With this in mind, Calvium has been speaking with leading industry figures to share their ideas about what can be done to achieve sustainable innovation. Colin Turner is the CEO of the West of England Aerospace and Advanced Engineering Forum Forum (WEAF), which supports over 200 businesses in the aerospace, defence and advanced engineering sectors. He also owns and runs a family pub and brewery. 

In the latest of our interview series, Colin tells us where he sees opportunities for digital innovation in the sector, why digital is a double-edged sword and why he’s betting on technology being a key enabler to counter climate change.

Interview Artwork Colin

From your experience of working at the intersection of aerospace innovation and sustainability for a number of years, have you seen a change of approach from governments, industry and the public relating to sustainability? 
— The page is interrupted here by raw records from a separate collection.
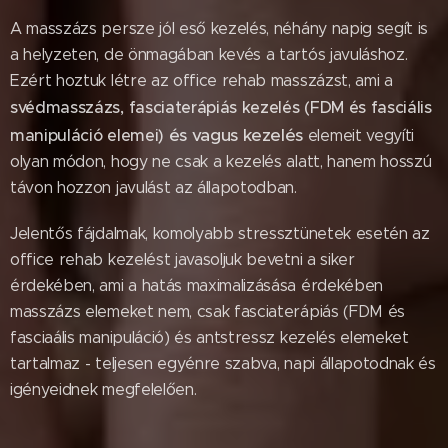
A masszázs persze jól eső kezelés, néhány napig segít is
a helyzeten, de önmagában kevés a tartós javuláshoz.
Ezért hoztuk létre az office rehab masszázst, ami a
svédmasszázs, fasciaterápiás kezelés (FDM és fasciális
és vagus kezelés
manipuláció elemei)
elemeit vegyíti
olyan módon, hogy ne csak a kezelés alatt, hanem hosszú
távon hozzon javulást az állapotodban.
Jelentős fájdalmak, komolyabb stressztünetek esetén az
office rehab kezelést javasoljuk bevetni a siker
érdekében, ami a hatás maximalizásása érdekében
masszázs elemeket nem, csak fasciaterápiás (FDM és
fasciaális manipuláció) és antstressz kezelés elemeket
tartalmaz - teljesen egyénre szabva, napi állapotodnak és
igényeidnek megfelelően.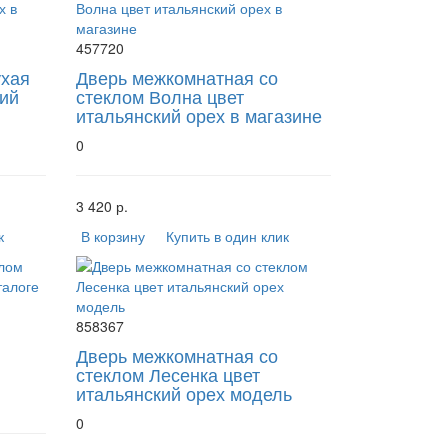
457720
ухая
Дверь межкомнатная со
ий
стеклом Волна цвет
итальянский орех в магазине
0
3 420 р.
к
В корзину
Купить в один клик
858367
Дверь межкомнатная со
стеклом Лесенка цвет
итальянский орех модель
0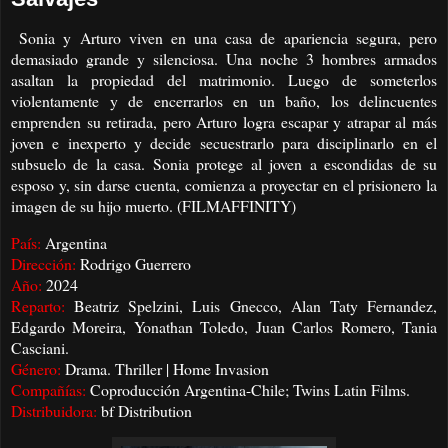
Sonia y Arturo viven en una casa de apariencia segura, pero
demasiado grande y silenciosa. Una noche 3 hombres armados
asaltan la propiedad del matrimonio. Luego de someterlos
violentamente y de encerrarlos en un baño, los delincuentes
emprenden su retirada, pero Arturo logra escapar y atrapar al más
joven e inexperto y decide secuestrarlo para disciplinarlo en el
subsuelo de la casa. Sonia protege al joven a escondidas de su
esposo y, sin darse cuenta, comienza a proyectar en el prisionero la
imagen de su hijo muerto. (FILMAFFINITY)
País:
Argentina
Dirección:
Rodrigo Guerrero
Año:
2024
Reparto:
Beatriz Spelzini, Luis Gnecco, Alan Taty Fernandez,
Edgardo Moreira, Yonathan Toledo, Juan Carlos Romero, Tania
Casciani.
Género:
Drama. Thriller | Home Invasion
Compañías:
Coproducción Argentina-Chile; Twins Latin Films.
Distribuidora:
bf Distribution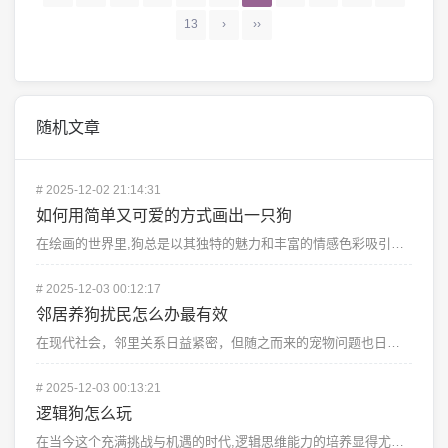
13
›
››
随机文章
#
2025-12-02 21:14:31
如何用简单又可爱的方式画出一只狗
在绘画的世界里,狗总是以其独特的魅力和丰富的情感色彩吸引着无数艺术家的注意，无论是在街头巷尾，还是在...
#
2025-12-03 00:12:17
邻居养狗扰民怎么办最有效
在现代社会，邻里关系日益紧密，但随之而来的宠物问题也日益凸显，特别是一些居民家中养狗，不仅给自家带来...
#
2025-12-03 00:13:21
逻辑狗怎么玩
在当今这个充满挑战与机遇的时代,逻辑思维能力的培养显得尤为重要，而“逻辑狗”作为一种寓教于乐的智力游...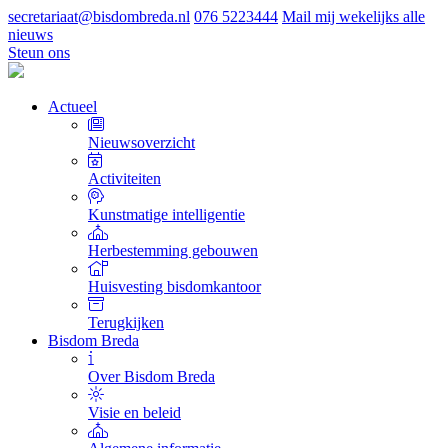
secretariaat@bisdombreda.nl
076 5223444
Mail mij wekelijks alle
nieuws
Steun ons
Actueel
Nieuwsoverzicht
Activiteiten
Kunstmatige intelligentie
Herbestemming gebouwen
Huisvesting bisdomkantoor
Terugkijken
Bisdom Breda
Over Bisdom Breda
Visie en beleid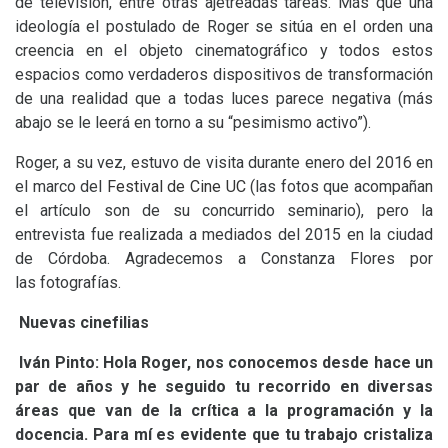
de televisión, entre otras ajetreadas tareas. Más que una
ideología el postulado de Roger se sitúa en el orden una
creencia en el objeto cinematográfico y todos estos
espacios como verdaderos dispositivos de transformación
de una realidad que a todas luces parece negativa (más
abajo se le leerá en torno a su “pesimismo activo”).
Roger, a su vez, estuvo de visita durante enero del 2016 en
el marco del
Festival de Cine
UC
(las fotos que acompañan
el artículo son de su concurrido seminario), pero la
entrevista fue realizada a mediados del 2015 en la ciudad
de Córdoba. Agradecemos a Constanza Flores por
las fotografías.
Nuevas cinefilias
Iván Pinto: Hola Roger, nos conocemos desde hace un
par de años y he seguido tu recorrido en diversas
áreas que van de la crítica a la programación y la
docencia. Para mí es evidente que tu trabajo cristaliza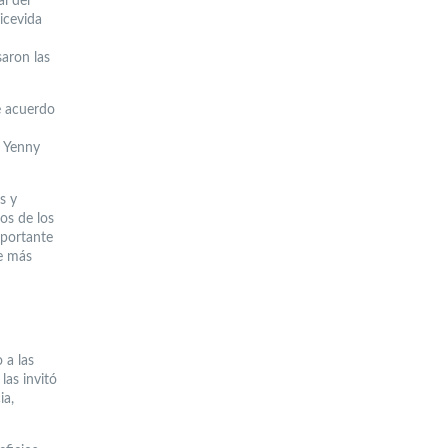
al del
icevida
saron las
e acuerdo
o Yenny
s y
os de los
mportante
e más
 a las
las invitó
ia,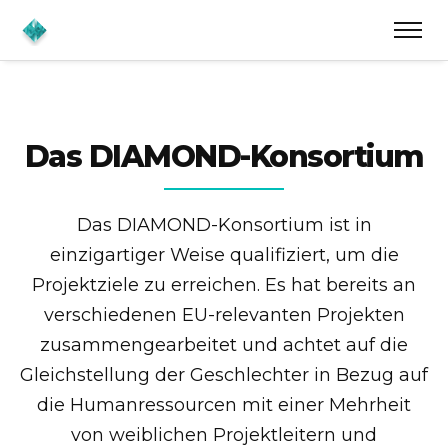
Das DIAMOND-Konsortium
Das DIAMOND-Konsortium ist in
einzigartiger Weise qualifiziert, um die
Projektziele zu erreichen. Es hat bereits an
verschiedenen EU-relevanten Projekten
zusammengearbeitet und achtet auf die
Gleichstellung der Geschlechter in Bezug auf
die Humanressourcen mit einer Mehrheit
von weiblichen Projektleitern und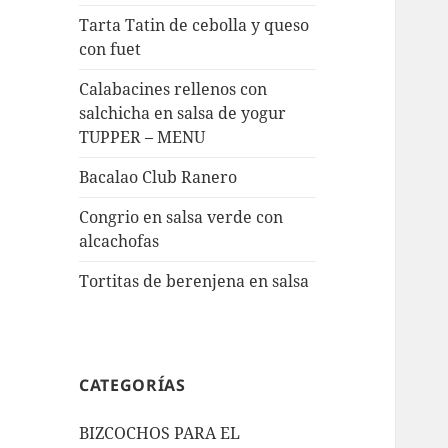
Tarta Tatin de cebolla y queso
con fuet
Calabacines rellenos con
salchicha en salsa de yogur
TUPPER – MENU
Bacalao Club Ranero
Congrio en salsa verde con
alcachofas
Tortitas de berenjena en salsa
CATEGORÍAS
BIZCOCHOS PARA EL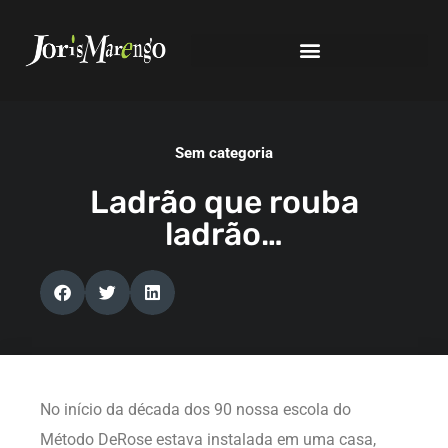
Sem categoria
Ladrão que rouba
ladrão…
No início da década dos 90 nossa escola do
Método DeRose estava instalada em uma casa,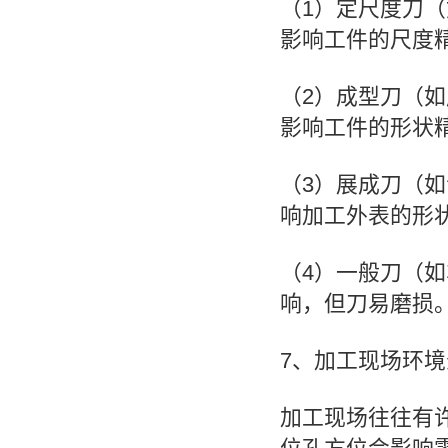
（1）定尺度刀
影响工件的尺度
（2）成型刀（
影响工件的形状
（3）展成刀（
响加工外表的形
（4）一般刀（
响，但刀易磨损
7、加工现场环境
加工现场往往有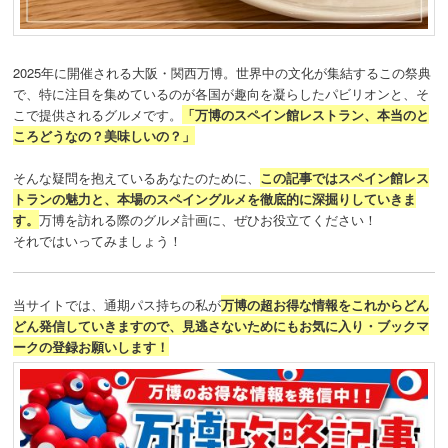
動
2025年に開催される大阪・関西万博。世界中の文化が集結するこの祭典
で、特に注目を集めているのが各国が趣向を凝らしたパビリオンと、そ
こで提供されるグルメです。
「万博のスペイン館レストラン、本当のと
ころどうなの？美味しいの？」
そんな疑問を抱えているあなたのために、
この記事ではスペイン館レス
トランの魅力と、本場のスペイングルメを徹底的に深掘りしていきま
す。
万博を訪れる際のグルメ計画に、ぜひお役立てください！
それではいってみましょう！
当サイトでは、通期パス持ちの私が
万博の超お得な情報をこれからどん
どん発信していきますので、見逃さないためにもお気に入り・ブックマ
ークの登録お願いします！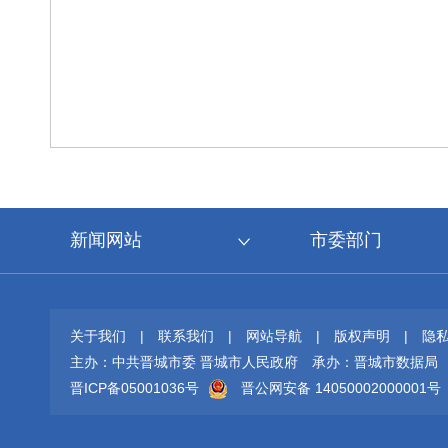
新闻网站
市委部门
关于我们
|
联系我们
|
网站导航
|
版权声明
|
隐
主办：中共晋城市委 晋城市人民政府
承办：晋城市数据局
晋ICP备05001036号
晋公网安备 14050002000001号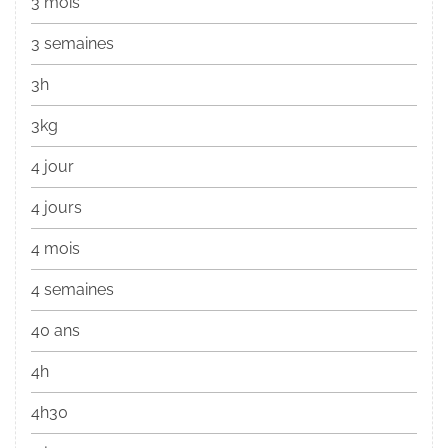
3 mois
3 semaines
3h
3kg
4 jour
4 jours
4 mois
4 semaines
40 ans
4h
4h30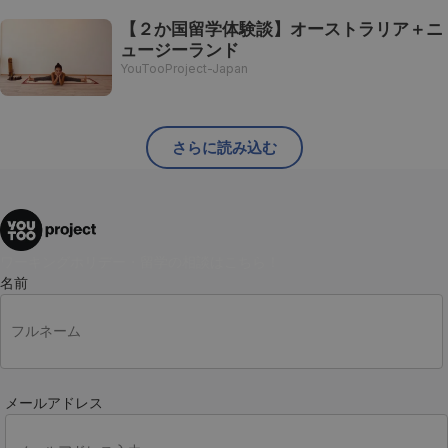
【２か国留学体験談】オーストラリア＋ニ
ュージーランド
YouTooProject-Japan
さらに読み込む
ワーキングホリデー・留学の相談はこちら！
名前
メールアドレス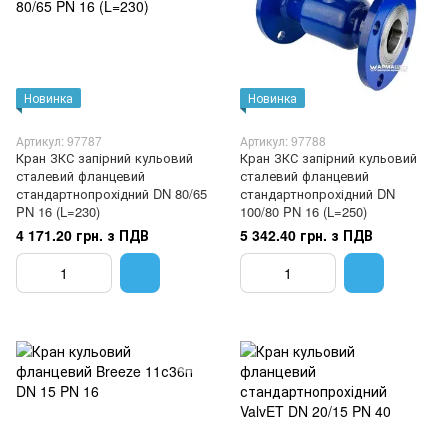
Новинка
Новинка
Артикул: 97787
Артикул: 97788
Кран ЗКС запірний кульовий
Кран ЗКС запірний кульовий
сталевий фланцевий
сталевий фланцевий
стандартнопрохідний DN 80/65
стандартнопрохідний DN
PN 16 (L=230)
100/80 PN 16 (L=250)
4 171.20 грн. з ПДВ
5 342.40 грн. з ПДВ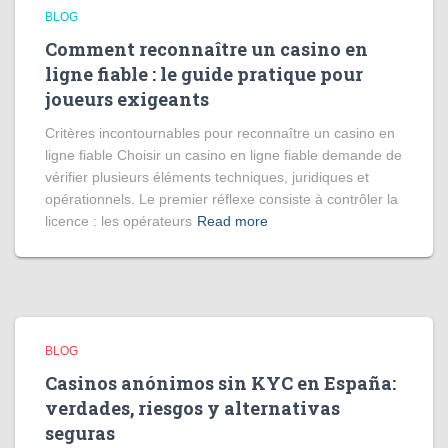
BLOG
Comment reconnaître un casino en
ligne fiable : le guide pratique pour
joueurs exigeants
Critères incontournables pour reconnaître un casino en
ligne fiable Choisir un casino en ligne fiable demande de
vérifier plusieurs éléments techniques, juridiques et
opérationnels. Le premier réflexe consiste à contrôler la
licence : les opérateurs
Read more
BLOG
Casinos anónimos sin KYC en España:
verdades, riesgos y alternativas
seguras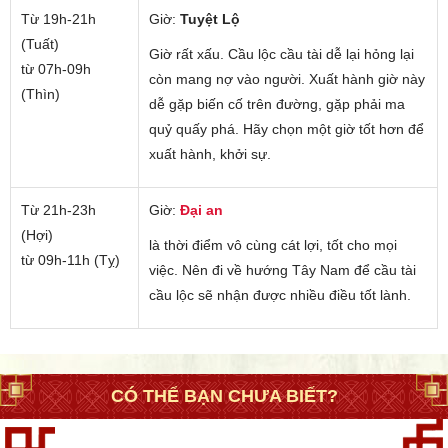
Từ 19h-21h
Giờ:
Tuyệt Lộ
(Tuất)
Giờ rất xấu. Cầu lộc cầu tài dễ lại hỏng lại
từ 07h-09h
còn mang nợ vào người. Xuất hành giờ này
(Thìn)
dễ gặp biến cố trên đường, gặp phải ma
quỷ quấy phá. Hãy chọn một giờ tốt hơn để
xuất hành, khởi sự.
Từ 21h-23h
Giờ:
Đại an
(Hợi)
là thời điểm vô cùng cát lợi, tốt cho mọi
từ 09h-11h (Tỵ)
việc. Nên đi về hướng Tây Nam để cầu tài
cầu lộc sẽ nhận được nhiều điều tốt lành.
CÓ THỂ BẠN CHƯA BIẾT?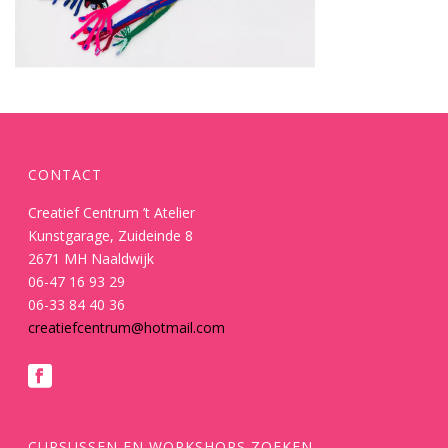
CONTACT
Creatief Centrum ’t Atelier
Kunstgarage, Zuideinde 8
2671 MH Naaldwijk
06-47 16 93 29
06-33 84 40 36
creatiefcentrum@hotmail.com
CURSUSSEN EN WORKSHOPS ZOEKEN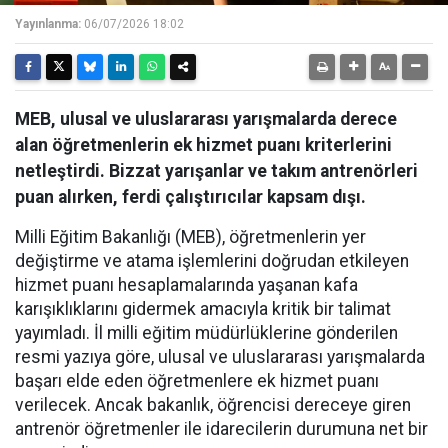
Yayınlanma:
06/07/2026 18:02
MEB, ulusal ve uluslararası yarışmalarda derece
alan öğretmenlerin ek hizmet puanı kriterlerini
netleştirdi. Bizzat yarışanlar ve takım antrenörleri
puan alırken, ferdi çalıştırıcılar kapsam dışı.
Milli Eğitim Bakanlığı (MEB), öğretmenlerin yer
değiştirme ve atama işlemlerini doğrudan etkileyen
hizmet puanı hesaplamalarında yaşanan kafa
karışıklıklarını gidermek amacıyla kritik bir talimat
yayımladı. İl milli eğitim müdürlüklerine gönderilen
resmi yazıya göre, ulusal ve uluslararası yarışmalarda
başarı elde eden öğretmenlere ek hizmet puanı
verilecek. Ancak bakanlık, öğrencisi dereceye giren
antrenör öğretmenler ile idarecilerin durumuna net bir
Prior to the Covid pandemic sustainability was seen as being important to industry but it was not driving change. Post the Covid pandemic the global economic pressures have forced Industry to consider sustainability as an opportunity for innovative growth and as a mechanism to reduce costs.

We can consider this in two ways.

In terms of carbon reduction from the operation of companies, sustainability is accelerating because of the problem with the energy crisis caused by the war between Russia and Ukraine. Alongside the global supply chain pressures which is producing a change in globalisation producing resourcing policies within procurement. The need to reduce energy and logistic costs has a direct effect with respect to CO2 production.

In aviation, we’re seeing a massive acceleration into R&D, driven by customer demand and potentially by climate change regulation. Predominantly, the airlines are wanting to reduce fuel, but also wanting to keep their customer base who are now starting to question, whether rightly or wrongly, that aircraft is a major polluter. 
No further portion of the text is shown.